Shells, Skulls and Antlers

 


The shell was the first nature sculpture that captured my attention. From a young age I was compelled to study shells, especially beautiful shells, carefully. I tried to understand more about them just by looking. Many stand-out shells I came across were in souvenir shops near the beach where my family vacationed. Each showy shell I encountered was a mystery. It had its own unique shape, structure and markings.

The shells on the Florida Gulf Coast beach we returned to each year tended to be smaller and simpler, but I still loved picking them up and noted each curve and ridge. Every so often I would come across an especially interesting shell on the wet sand. A number of them made it home to Alabama with me.

After my paternal grandmother's father died, she took a long dreamed of vacation to Hawaii. I was thrilled when she brought me back one of the most gorgeous shells I had ever seen in all my eight years: a Murex ramosus. I learned later the carnivorous mollusk that made the shell is native to the Indo-Pacific region and lives in shallows among rocks and corals. From one of the most beautiful families of shells in the world, no wonder the shell turned my young head. It's still among one of my most prized possessions, both for its loveliness and because my grandmother brought it back for me. When I lived in Florida I acquired a number of interesting shells I still treasure. And the spiraling snail shells my husband and I find in fish tanks and on hiking trails intrigue me.

The skull was the next natural sculpture I gravitated toward. I blame the eccentric, retired professor who lived in our neighborhood. I should also blame him at least partly for the way my office looks now with its shells, skulls, antlers, bones, skins, rocks, mounted insects, and Victorian photographs. His house, which I often visited with a friend or two, was a visual treasure trove of books, bones, fossils and rocks. Most notably, he seemed to have a saber tooth tiger skull, or at least a cast of one, as I recall. There was also a bear claw. And what appeared to be a small human skull without a jaw. His was a deliciously strange assortment of nature stuff.

I will always remember his house, and when I dwell in those memories long enough I also remember how envious I felt when the professor gave my friend Sandra a box filled with mounted examples of various minerals and rocks. She asked for it to take for "show and tell" at our elementary school. Eventually I too learned to ask and to weather the possibility of being told "no" rather than just to wish.

Although I love collecting interesting rocks - as well as butterfly wings, dried nuts, and other treasures - I will leave those thoughts for another time. Today I am focusing on the joys of organic-shaped sculpture created by wildlife, often for self-protection. It fascinates me that living creatures, depending upon their DNA, produce substances that can harden and become lasting remnants of the creatures' lives whether it be shell, bone, horn or antler.

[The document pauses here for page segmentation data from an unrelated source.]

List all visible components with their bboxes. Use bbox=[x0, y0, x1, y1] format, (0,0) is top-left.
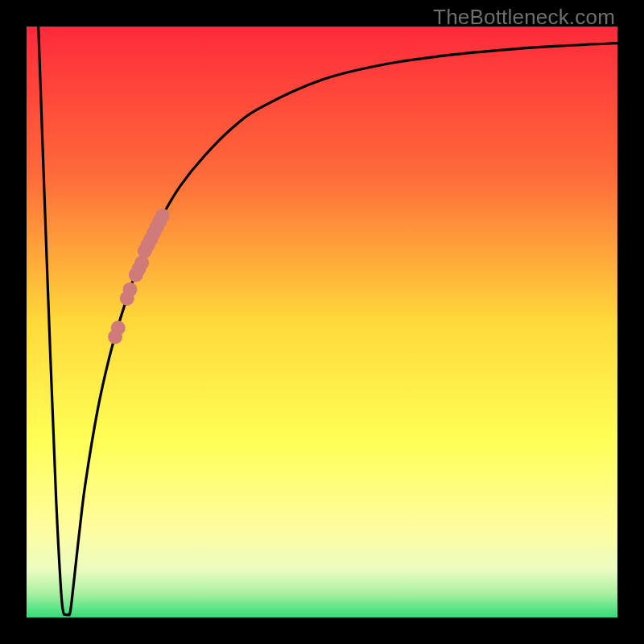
highlight-dot bbox=[122, 283, 137, 297]
chart-svg bbox=[27, 27, 617, 617]
plot-area bbox=[27, 27, 617, 617]
highlight-dot bbox=[155, 208, 170, 223]
highlight-dot bbox=[108, 329, 122, 344]
chart-frame: TheBottleneck.com bbox=[0, 0, 644, 644]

I have just learned from searching the Internet: Shell is the external skeleton of mollusks, including snails and clams, created over time from secretions that become hardened calcium carbonate. Bone starts as regenerative tissue made of collagen, calcium phosphate and calcium carbonate. After death, bone dries and hardens. Horn is a permanent, growing projection from an animal skull consisting of keratin and other proteins surrounding a core of living bone. By contrast, an antler is an extension of an animal's skull that is shed each year. As antlers form they feature skin, cartilage, nerves and blood vessels. Mature antlers are dead bone. Interesting, huh?

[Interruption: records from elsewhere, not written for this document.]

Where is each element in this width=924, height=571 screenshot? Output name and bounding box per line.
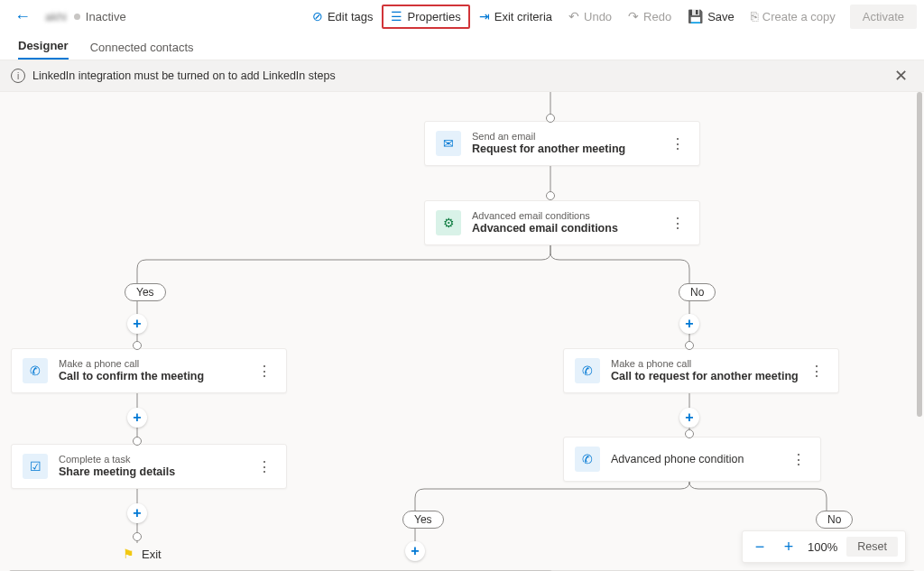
exit-icon: ⇥ bbox=[479, 10, 490, 23]
connector-dot bbox=[546, 191, 555, 200]
back-arrow-icon[interactable]: ← bbox=[7, 7, 38, 26]
edit-tags-label: Edit tags bbox=[328, 10, 374, 23]
connector-dot bbox=[685, 341, 694, 350]
zoom-level: 100% bbox=[808, 540, 837, 554]
properties-icon: ☰ bbox=[391, 10, 402, 23]
redo-button[interactable]: ↷ Redo bbox=[621, 6, 679, 27]
info-bar-close-icon[interactable]: ✕ bbox=[889, 66, 913, 86]
step-type-label: Advanced email conditions bbox=[472, 210, 667, 222]
phone-icon: ✆ bbox=[575, 447, 600, 472]
properties-label: Properties bbox=[407, 10, 460, 23]
edit-tags-button[interactable]: ⊘ Edit tags bbox=[305, 6, 381, 27]
add-step-button[interactable]: + bbox=[127, 503, 147, 523]
undo-button[interactable]: ↶ Undo bbox=[561, 6, 619, 27]
add-step-button[interactable]: + bbox=[679, 408, 699, 428]
activate-button[interactable]: Activate bbox=[850, 5, 917, 29]
more-icon[interactable]: ⋮ bbox=[667, 215, 688, 232]
zoom-in-button[interactable]: + bbox=[779, 538, 799, 557]
add-step-button[interactable]: + bbox=[127, 408, 147, 428]
more-icon[interactable]: ⋮ bbox=[667, 135, 688, 152]
step-title: Call to confirm the meeting bbox=[59, 370, 254, 383]
phone-icon: ✆ bbox=[575, 358, 600, 383]
info-bar: i LinkedIn integration must be turned on… bbox=[0, 60, 924, 92]
more-icon[interactable]: ⋮ bbox=[254, 363, 275, 380]
top-bar: ← akhi Inactive ⊘ Edit tags ☰ Properties… bbox=[0, 0, 924, 32]
step-type-label: Make a phone call bbox=[59, 358, 254, 370]
save-button[interactable]: 💾 Save bbox=[680, 6, 742, 27]
status-text: Inactive bbox=[86, 10, 126, 23]
step-card-call-request[interactable]: ✆ Make a phone call Call to request for … bbox=[563, 348, 839, 393]
zoom-reset-button[interactable]: Reset bbox=[846, 537, 898, 557]
connector-dot bbox=[133, 532, 142, 541]
more-icon[interactable]: ⋮ bbox=[788, 451, 809, 468]
vertical-scrollbar[interactable] bbox=[917, 92, 922, 507]
create-copy-button[interactable]: ⎘ Create a copy bbox=[744, 6, 843, 27]
branch-label-no: No bbox=[679, 283, 716, 301]
save-icon: 💾 bbox=[688, 10, 703, 23]
step-title: Advanced phone condition bbox=[611, 453, 788, 465]
branch-label-yes: Yes bbox=[125, 283, 166, 301]
add-step-button[interactable]: + bbox=[679, 314, 699, 334]
zoom-out-button[interactable]: − bbox=[750, 538, 770, 557]
add-step-button[interactable]: + bbox=[405, 541, 425, 561]
connector-dot bbox=[546, 114, 555, 123]
info-icon: i bbox=[11, 69, 25, 83]
exit-criteria-label: Exit criteria bbox=[494, 10, 552, 23]
zoom-panel: − + 100% Reset bbox=[742, 530, 906, 563]
email-icon: ✉ bbox=[436, 131, 461, 156]
step-title: Advanced email conditions bbox=[472, 222, 667, 235]
step-card-send-email[interactable]: ✉ Send an email Request for another meet… bbox=[424, 121, 700, 166]
step-card-task[interactable]: ☑ Complete a task Share meeting details … bbox=[11, 444, 287, 489]
step-title: Call to request for another meeting bbox=[611, 370, 806, 383]
branch-label-no: No bbox=[816, 511, 853, 529]
more-icon[interactable]: ⋮ bbox=[254, 458, 275, 475]
connector-dot bbox=[133, 341, 142, 350]
more-icon[interactable]: ⋮ bbox=[806, 363, 827, 380]
status-dot-icon bbox=[74, 14, 80, 20]
task-icon: ☑ bbox=[23, 454, 48, 479]
connector-dot bbox=[133, 437, 142, 446]
step-card-phone-condition[interactable]: ✆ Advanced phone condition ⋮ bbox=[563, 437, 821, 482]
properties-button[interactable]: ☰ Properties bbox=[382, 5, 469, 29]
add-step-button[interactable]: + bbox=[127, 314, 147, 334]
tag-icon: ⊘ bbox=[312, 10, 323, 23]
save-label: Save bbox=[707, 10, 735, 23]
undo-icon: ↶ bbox=[568, 10, 579, 23]
undo-label: Undo bbox=[584, 10, 612, 23]
designer-canvas[interactable]: ✉ Send an email Request for another meet… bbox=[0, 92, 924, 571]
exit-criteria-button[interactable]: ⇥ Exit criteria bbox=[472, 6, 559, 27]
step-card-email-conditions[interactable]: ⚙ Advanced email conditions Advanced ema… bbox=[424, 200, 700, 245]
info-bar-text: LinkedIn integration must be turned on t… bbox=[32, 69, 336, 82]
tab-designer[interactable]: Designer bbox=[18, 39, 69, 60]
step-type-label: Complete a task bbox=[59, 454, 254, 465]
step-type-label: Send an email bbox=[472, 131, 667, 143]
sequence-name: akhi bbox=[38, 10, 74, 23]
copy-icon: ⎘ bbox=[751, 10, 758, 23]
toolbar: ⊘ Edit tags ☰ Properties ⇥ Exit criteria… bbox=[305, 5, 917, 29]
conditions-icon: ⚙ bbox=[436, 210, 461, 235]
step-title: Share meeting details bbox=[59, 465, 254, 479]
branch-label-yes: Yes bbox=[402, 511, 444, 529]
tab-connected-contacts[interactable]: Connected contacts bbox=[90, 41, 194, 60]
tabs: Designer Connected contacts bbox=[0, 32, 924, 60]
exit-label: Exit bbox=[142, 548, 162, 561]
phone-icon: ✆ bbox=[23, 358, 48, 383]
connector-dot bbox=[685, 429, 694, 438]
redo-icon: ↷ bbox=[628, 10, 639, 23]
step-title: Request for another meeting bbox=[472, 143, 667, 156]
exit-step[interactable]: ⚑ Exit bbox=[123, 547, 162, 561]
create-copy-label: Create a copy bbox=[762, 10, 836, 23]
redo-label: Redo bbox=[643, 10, 671, 23]
step-card-call-confirm[interactable]: ✆ Make a phone call Call to confirm the … bbox=[11, 348, 287, 393]
step-type-label: Make a phone call bbox=[611, 358, 806, 370]
flag-icon: ⚑ bbox=[123, 547, 134, 561]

Of course these nature sculptures often need a bit of cleaning and sometimes processing so we humans can better enjoy them at home, work, school or in museums. Remnants of dead mollusks organically disappear over time and are washed clean by the tides. Or they may be stripped away by shell harvesters. The lucky hunter or hiker may come across a shed antler by chance or search. Said antler may be ready for display after a washing or dusting. Bare skulls and bones are also sometimes found in the woods. But clean, white pristine bone tends to be the product of human intervention, an often laborious process that may include the use of flesh-eating beetles and hydrogen peroxide.

And what of shells, skulls and antlers that aren't collected by us humans? Old shells may dissolve putting calcium and carbonate back into sea water as raw materials for new shells. Or with enough time and pressure, layers of shells and coral can become limestone. Dead animals in the woods naturally lose their flesh to scavengers. Their bone, including antlers, is gobbled up by squirrels, mice and porcupines. It's a good source of mineral salts for rodents, I hear.

Nature is the best recycler. Nothing in the natural world really ever goes to waste. It just transforms from one beautiful form to another.